Reste à savoir maintenant si ce nombre croissant revient à plus de déclarations car la parole s’est plus libérée ou bien si la maltraitance envers les enfants s’est intensifiée», s’interroge-t-elle. En ce qui concerne le type de maltraitance, Mme Mouffok explique qu’elle peut être physique, sexuelle, par négligence, ou encore de la maltraitance psychologique ou la cruauté mentale. Et ces violences et maltraitances ne sont pas sans conséquences sur la santé des enfants et des adolescents.
En effet, à en croire la spécialiste, les violences et les maltraitances sur les enfants ont des effets dévastateurs sur leur santé. «Les traumatismes qui résultent de ces violences altèrent durablement le développement, les capacités de régulation émotionnelle et comportementale des enfants. Pire encore, ils constituent même un risque majeur pour de nombreux troubles mentaux et pour des maladies somatiques chroniques», explique-t-elle. Plus loin encore.
La pathologie traumatique peut aussi, selon Mme Sandra Mouffok, constituer une menace pour la santé du couple, de la famille, de la communauté et de la société. «Les traumatismes vécus dans l’enfance continuent d’habiter la personne devenue adulte et altèrent ses capacités à être un parent protecteur», a-t-elle ajouté.
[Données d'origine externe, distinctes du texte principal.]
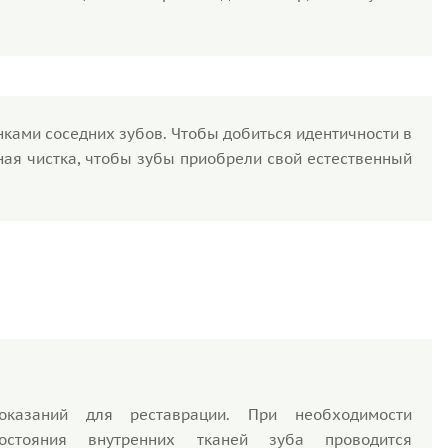
нками соседних зубов. Чтобы добиться идентичности в
ая чистка, чтобы зубы приобрели свой естественный
оказаний для реставрации. При необходимости
остояния внутренних тканей зуба проводится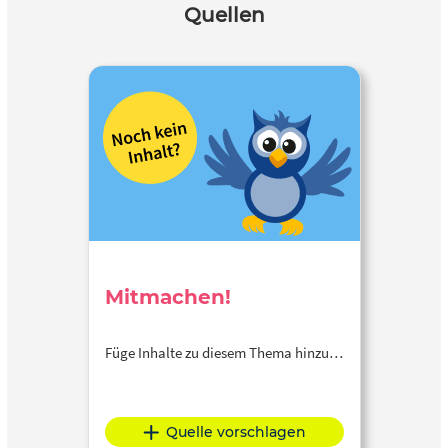
Quellen
Mitmachen!
Füge Inhalte zu diesem Thema hinzu…
Quelle vorschlagen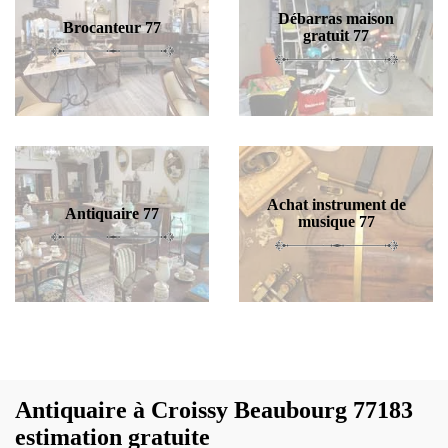
Débarras maison
Brocanteur 77
gratuit 77
Achat instrument de
Antiquaire 77
musique 77
Antiquaire à Croissy Beaubourg 77183
estimation gratuite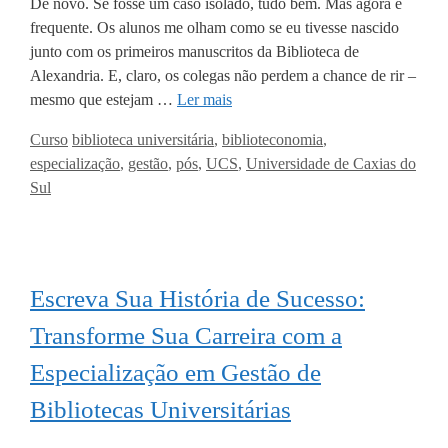
De novo. Se fosse um caso isolado, tudo bem. Mas agora é
frequente. Os alunos me olham como se eu tivesse nascido
junto com os primeiros manuscritos da Biblioteca de
Alexandria. E, claro, os colegas não perdem a chance de rir –
mesmo que estejam …
Ler mais
Categorias
Tags
Curso
biblioteca universitária
,
biblioteconomia
,
especialização
,
gestão
,
pós
,
UCS
,
Universidade de Caxias do
Sul
Escreva Sua História de Sucesso:
Transforme Sua Carreira com a
Especialização em Gestão de
Bibliotecas Universitárias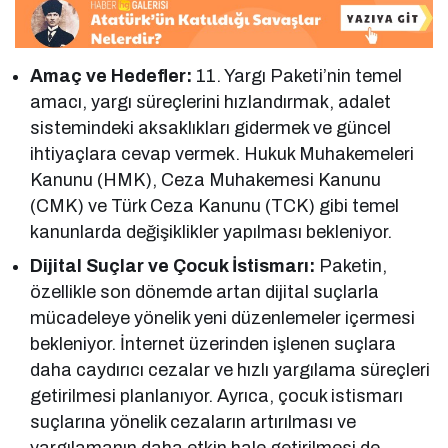
Amaç ve Hedefler:
11. Yargı Paketi’nin temel
amacı, yargı süreçlerini hızlandırmak, adalet
sistemindeki aksaklıkları gidermek ve güncel
ihtiyaçlara cevap vermek. Hukuk Muhakemeleri
Kanunu (HMK), Ceza Muhakemesi Kanunu
(CMK) ve Türk Ceza Kanunu (TCK) gibi temel
kanunlarda değişiklikler yapılması bekleniyor.
Dijital Suçlar ve Çocuk İstismarı:
Paketin,
özellikle son dönemde artan dijital suçlarla
mücadeleye yönelik yeni düzenlemeler içermesi
bekleniyor. İnternet üzerinden işlenen suçlara
daha caydırıcı cezalar ve hızlı yargılama süreçleri
getirilmesi planlanıyor. Ayrıca, çocuk istismarı
suçlarına yönelik cezaların artırılması ve
yargılamanın daha etkin hale getirilmesi de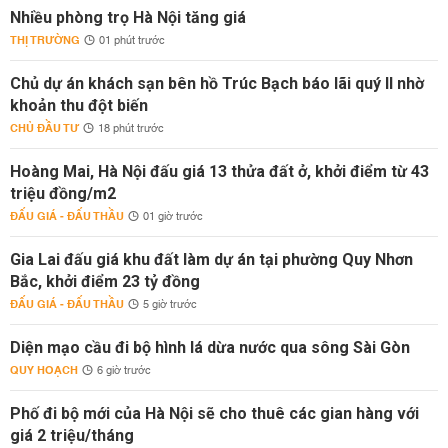
Nhiều phòng trọ Hà Nội tăng giá
THỊ TRƯỜNG
01 phút trước
Chủ dự án khách sạn bên hồ Trúc Bạch báo lãi quý II nhờ
khoản thu đột biến
CHỦ ĐẦU TƯ
18 phút trước
Hoàng Mai, Hà Nội đấu giá 13 thửa đất ở, khởi điểm từ 43
triệu đồng/m2
ĐẤU GIÁ - ĐẤU THẦU
01 giờ trước
Gia Lai đấu giá khu đất làm dự án tại phường Quy Nhơn
Bắc, khởi điểm 23 tỷ đồng
ĐẤU GIÁ - ĐẤU THẦU
5 giờ trước
Diện mạo cầu đi bộ hình lá dừa nước qua sông Sài Gòn
QUY HOẠCH
6 giờ trước
Phố đi bộ mới của Hà Nội sẽ cho thuê các gian hàng với
giá 2 triệu/tháng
C’est pourquoi, il est plus que jamais important d’agir afin de lutter et tenter de stopper ces violences à l’égard des enfants. «Lors de ce congrès, nous avons réussi à mettre à plat les problèmes. Nous avons aussi explicité les difficultés mais désormais, il est important de tirer les recommandations», assure Mme Mouffok.
«Il est vrai que l’adoption de la loi 15-12 du 15 juillet 2015 constitue une avancée remarquable dans la lutte contre les violences faites aux enfants et constitue un cadre juridique de protection particulière quel que soit la situation légale de l’enfant mais malheureusement, il manque les textes d’application», soulève la spécialiste.
«C’est en fonction de ces textes d’application qu’on pourra mener à bien notre mission», ajoute-t-elle. Alors que le 2e congrès de la SAPEAPA a vu la participation de pédopsychiatres et profession associées (psychologues cliniciens, orthophonistes, ergothérapeutes, psychomotriciens, psychiatres d’adultes), Mme Mouffok confie qu’elle aurait également souhaité la présence de magistrats. A cet effet, elle explique : «Ce fléau de violence à l’encontre des enfants exige une collaboration pluridisciplinaire et la présence de magistrats à ce congrès aurait constitué un atout considérable pour tenter de trouver des solutions».
A noter que différents ateliers ont été animés lors de ce congrès et «la thématique de la maltraitance envers l’enfant et l’adolescent a été approchée selon différentes prises de vues et divers spécialistes, de différentes disciplines». En effet, selon les organisateurs, «les interventions du pédopsychiatre, du pédiatre, du médecin légiste, de l’historien, du psychologue et du sociologue convergent toutes vers le même constat».
Tous tirent la sonnette d’alarme sur l’importance d’une action commune car il s’agit à la fois d’un impératif de santé publique et un devoir envers les futures générations que de faire le maximum afin de stopper les maltraitances à l’encontre des enfants et adolescents et leur offrir plutôt un environnement sain pour leur développement.